Prevalence of Anaplasmataceae and Filariidae species in unowned and military dogs in New Caledonia.

Dogs are competent reservoir hosts of several zoonotic agents, including Filariidae nematodes and Anaplasmataceae family bacteria. The latter family unites human and veterinary pathogens (Anaplasma, Ehrlichia and Neorickettsia bacteria) with Wolbachia, some of which are obligatory endosymbionts of pathogenic filarial nematodes. The epidemiology of Anaplasmataceae and Filariidae species infecting dogs living in kennels in New Caledonia was studied. 64 EDTA blood samples were screened for the presence of Anaplasmataceae and filarial nematodes. Molecular study was conducted using primers and probe targeting the of 23S rRNA long fragment of Anaplasmataceae species. Next, all blood sample was screened for the presence of Filariidae species targeting the primers and probe targeting the COI gene, as well as primers targeting the COI and 5S rRNA genes of all filarial worms. Anaplasma platys was identified in 8/64 (12.5, 95% confidence interval [CI]: 4.4-20.6%) and Wolbachia endosymbiont of Dirofilaria immitis in 8/64 (12.5%, CI: 4.4-20.6%). Filariidae species investigation was performed and showed that 11/64 (17.2%, CI: 7.9-26.4%) dogs were infected with D. immitis, whereas, 2/64 (3.1%, CI: 0.0-7.3%) were infected with Acanthocheilonema reconditum. Finally, we checked the occurrence of co-infection between Anaplasmataceae and Filariidae species. Co-occurrence with Wolbachia endosymbiont of D. immitis was observed in seven dogs, one dog was co-infected with A. platys and A. reconditum and another was co-infected with Wolbachia endosymbiont of D. immitis and A. reconditum. These results are the first report of Anaplasmataceae and Filariidae occurring in dogs in New Caledonia.

Introduction

The Anaplasmataceae family of bacteria includes several dog‐associated pathogens such as Anaplasma phagocytophilum, A. platys and Ehrlichia canis, E. chaffeensis, E. ewingii and Neorickettsia helminthoeca (Dumler et al. 2001). Canine granulocytic anaplasmosis due to A. phagocytophilum is reported worldwide and transmitted by Ixodes ricinus complex ticks in Europe and North America (Dumler et al. 2005; Kohn et al. 2011). Anaplasma phagocytophilum and E. canis are the causative agents of cyclic thrombocytopenia and canine monocyte tropic ehrlichiosis, and are reported worldwide. Infections are often found in geographical regions associated with the Rhipicephalus sanguineus s.l. tick (Otranto et al. 2009; Harrus & Waner 2011). Ehrlichia chaffeensis and E. ewingii are mainly reported from the United States and primarily transmitted by Amblyomma americanum ticks (Yabsley et al. 2011; Stoffel et al. 2014). Neorickettsia helminthoeca, the agent of salmon poisoning disease, is reported on the American continents and may infect dogs who ingest parasitized salmon (Headley et al. 2011). Lastly, the genera of Wolbachia is an obligate intracellular endosymbiont and likely mutualist living within numerous arthropod species and Filariidae nematodes (Taylor et al. 2012). The detection of Wolbachia species in blood of dog was associated with the presence of accompanying nematodes like D. immitis (Mehlhorn 2008).

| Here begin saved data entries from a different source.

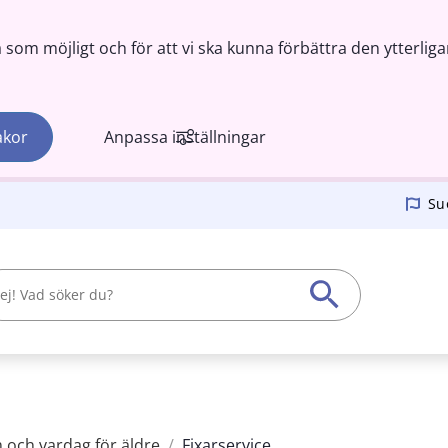
om möjligt och för att vi ska kunna förbättra den ytterliga
akor
Anpassa inställningar
Su
 och vardag för äldre
/
Fixarservice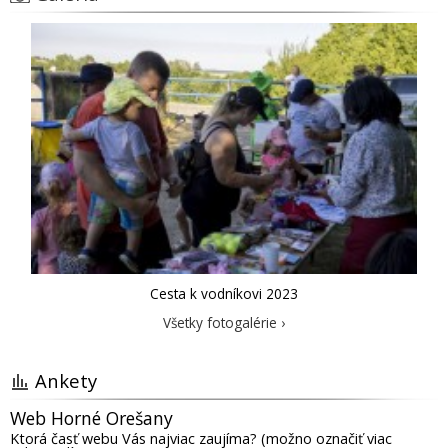
Cesta k vodníkovi 2023
Všetky fotogalérie ›
Ankety
Web Horné Orešany
Ktorá časť webu Vás najviac zaujíma? (možno označiť viac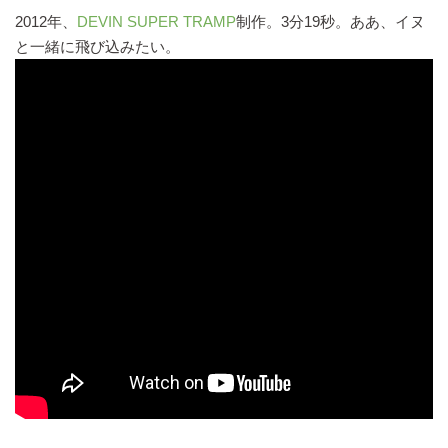
2012年、
DEVIN SUPER TRAMP
制作。3分19秒。ああ、イヌ
と一緒に飛び込みたい。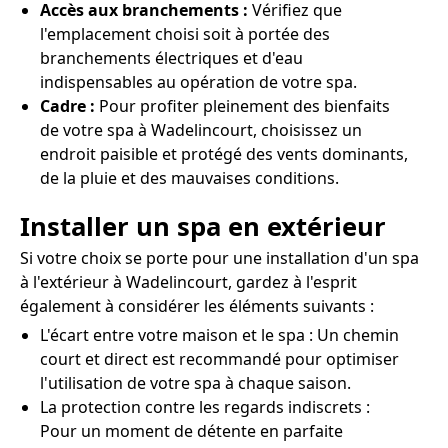
Accès aux branchements :
Vérifiez que
l'emplacement choisi soit à portée des
branchements électriques et d'eau
indispensables au opération de votre spa.
Cadre :
Pour profiter pleinement des bienfaits
de votre spa à Wadelincourt, choisissez un
endroit paisible et protégé des vents dominants,
de la pluie et des mauvaises conditions.
Installer un spa en extérieur
Si votre choix se porte pour une installation d'un spa
à l'extérieur à Wadelincourt, gardez à l'esprit
également à considérer les éléments suivants :
L'écart entre votre maison et le spa : Un chemin
court et direct est recommandé pour optimiser
l'utilisation de votre spa à chaque saison.
La protection contre les regards indiscrets :
Pour un moment de détente en parfaite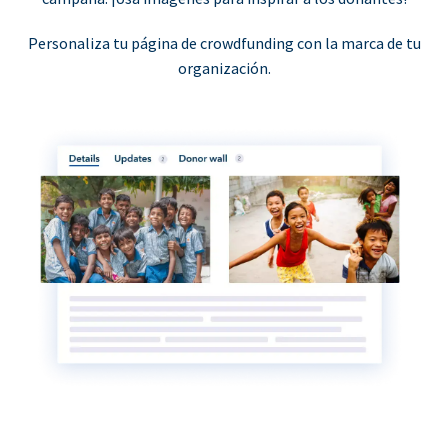
Personaliza tu página de crowdfunding con la marca de tu
organización.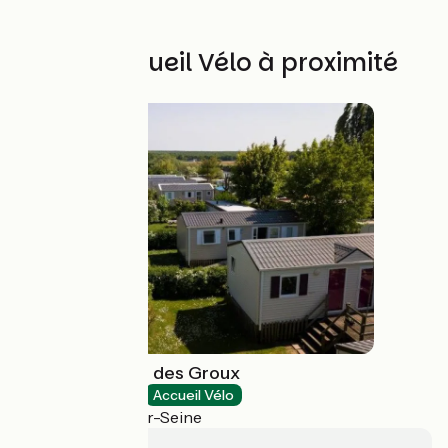
Autres Accueil Vélo à proximité
Camping Loisirs des Groux
Campings
Accueil Vélo
Mousseaux-sur-Seine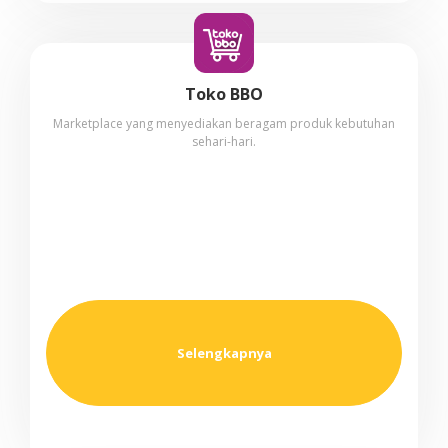
Toko BBO
Marketplace yang menyediakan beragam produk kebutuhan
sehari-hari.
Selengkapnya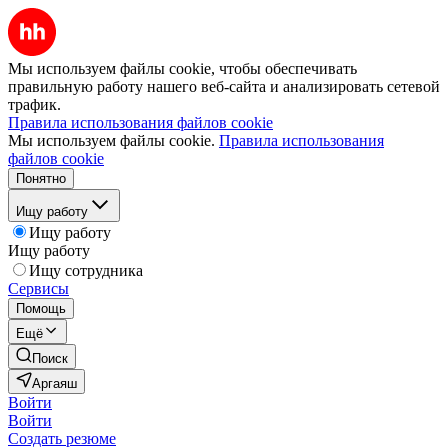
Мы используем файлы cookie, чтобы обеспечивать
правильную работу нашего веб-сайта и анализировать сетевой
трафик.
Правила использования файлов cookie
Мы используем файлы cookie.
Правила использования
файлов cookie
Понятно
Ищу работу
Ищу работу
Ищу работу
Ищу сотрудника
Сервисы
Помощь
Ещё
Поиск
Аргаяш
Войти
Войти
Создать резюме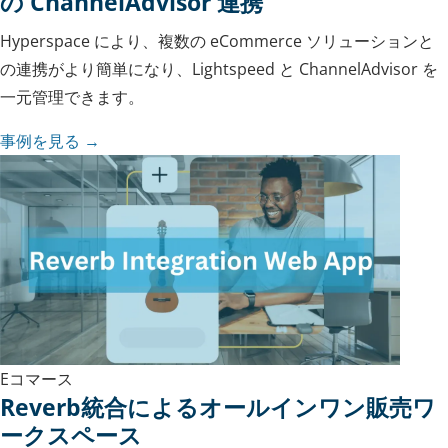
の ChannelAdvisor 連携
Hyperspace により、複数の eCommerce ソリューションと
の連携がより簡単になり、Lightspeed と ChannelAdvisor を
一元管理できます。
事例を見る →
Eコマース
Reverb統合によるオールインワン販売ワ
ークスペース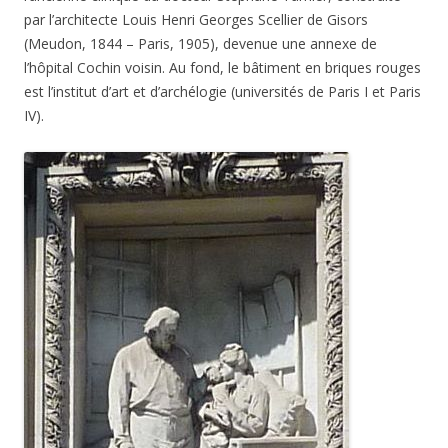
par l’architecte Louis Henri Georges Scellier de Gisors
(Meudon, 1844 – Paris, 1905), devenue une annexe de
l’hôpital Cochin voisin. Au fond, le bâtiment en briques rouges
est l’institut d’art et d’archélogie (universités de Paris I et Paris
IV).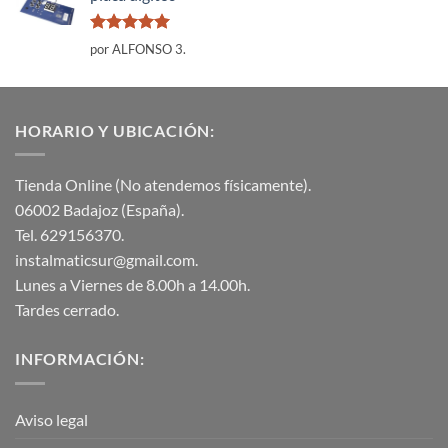
Valorado
por ALFONSO 3.
con
5
de 5
HORARIO Y UBICACIÓN:
Tienda Online (No atendemos físicamente).
06002 Badajoz (España).
Tel. 629156370.
instalmaticsur@gmail.com.
Lunes a Viernes de 8.00h a 14.00h.
Tardes cerrado.
INFORMACIÓN:
Aviso legal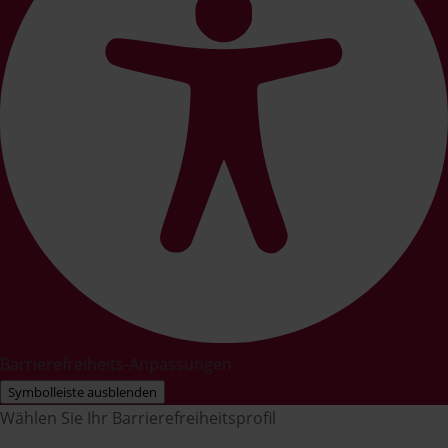
Barrierefreiheits-Anpassungen
Symbolleiste ausblenden
Wählen Sie Ihr Barrierefreiheitsprofil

In the management of canine vector‐borne diseases, the diagnosis should rely on the dog's clinical status as well as epidemiological information (Otranto et al. 2009). New Caledonia is an archipelago of Oceania, located in Melanesia (Pacific Ocean). The aim of this paper was to get an overview of the Anaplasmataceae and Filariidae species infecting dogs on this island and the association between Wolbachia spp. and Filariidae occurrence in dog blood samples. In this paper, we report the first description of A. platys, Wolbachia sp. endosymbiont of D. immitis associated with the presence of the nematode D. immitis, as well as Acanthocheilonema reconditum from the blood of dogs in New Caledonia.

Materials and methods

Sampling

In April 2009, blood from dogs living in kennels in New Caledonia was sampled in EDTA‐containing tubes by cephalic venipuncture. The kennels were at the Nouméa municipal animal shelter in the district of Ducos (South Province) and the Society for the Prevention of Cruelty to Animals (SPCA) in the district of Dumbéa. Military dogs were also sampled in Nandaïl, Népoui and Tontouta. Blood‐sucking parasites found on each sampled dog were removed. The animals were examined and sampled by a veterinarian after obtaining a verbal consent from people (owners) responsible of dogs. The dogs living in kennels were either stray dogs recovered by the relevant authorities or dogs abandoned/surrendered by their owners. No data are available about sanitary status or possible prophylaxis. After transport to the laboratory in Marseille, all samples were stored at −80°C.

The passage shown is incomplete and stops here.